I wrote this a couple of days ago yet neglected to post it (didn't feel finished? so what, post it anyway...):
One thing I've been doing is mentally breaking down the skills that get called upon in reading music, whether a prima vista or at one's leisure, and figuring out ways of honing these skills individually, with computer/internet trainers, and by creatively different ways of approaching and learning from the variety of sheet music & recordings I have floating around my life/computer.
There's a lot of interesting material at PianoWorld and elsewhere on the internet about the characteristics, actions & perceptions of skilled and unskilled sight-readers, from self-reports to outcomes of studies. Having recently figured out that musical literacy seems to be a primary goal of mine, I've enjoying reading them and trying to extract an awareness of the many skills related to fluent music-reading, and think of ways to isolate these skills in order to practice them individually.
Perhaps it would be optimal to hone them all at once by doing infinite sight reading (though I'm not sure about this), but I find that merely accumulating sufficient "fodder" for prima-vista perusal imposes a financial limitation. But in addition, I find that my attention span is extended by cycling through different learning/self-testing media, and I think there's perspective to be gained by viewing a task from a variety of different angles -- correlating the perspectives re-enforces basic patterns, if that makes any sense.
As examples of the kind of things I'm talking about, there's of course Practica Musica and the various web-based trainers I use. But I was thinking of things like taking the sheet music that's too hard for me to sight read, and doing things like:
* go through and just identify intervals as quickly as possible (like in hymnal or chorale)
* tap out the rhythms, one staff in each hand (in music with one voice per hand)
* look at a measure, then look away and see how much of it I can reconstruct from memory (practice for reading ahead when sight reading)

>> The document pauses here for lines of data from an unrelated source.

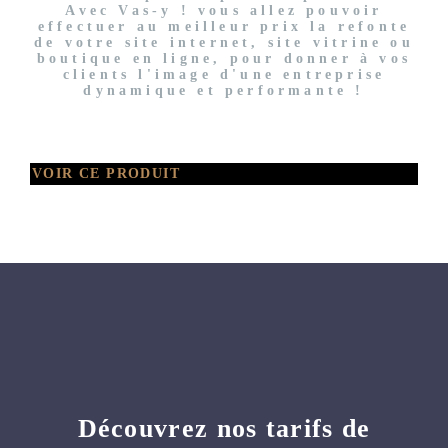
Avec Vas-y ! vous allez pouvoir
effectuer au meilleur prix la refonte
de votre site internet, site vitrine ou
boutique en ligne, pour donner à vos
clients l'image d'une entreprise
dynamique et performante !
VOIR CE PRODUIT
Découvrez nos tarifs de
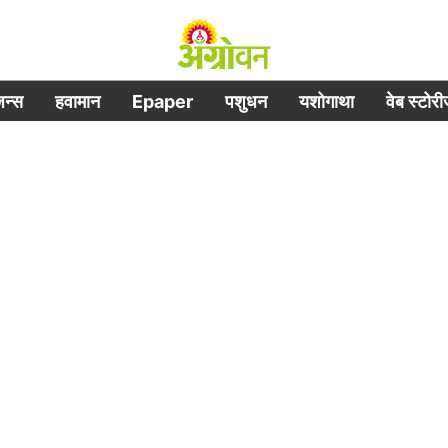
िजन्स
हवामान
Epaper
पशुधन
यशोगाथा
वेब स्टोर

* play through an unfamiliar piece at the keyboard, not sight-reading, but letting rhythms slide a bit, repeating bits as necessary to achieve musical sense, and focusing on hitting correct notes
* play along with a (slowed down) recording of a less familiar piece, concentrating on real-time reading -- prioritizing playing in rhythm on major beats
* reading along with a more difficult recording (just reading, not at the keyboard), following the rhythms
* reading along with a recording (not at keyboard), looking and listening to be aware of what scale degrees the music is moving through, as well as listening for the melodic & harmonic movements that correlate with the patterns of theory visible in the notes on the staff -- which entails recognizing intervals, chords, broken chords, etc.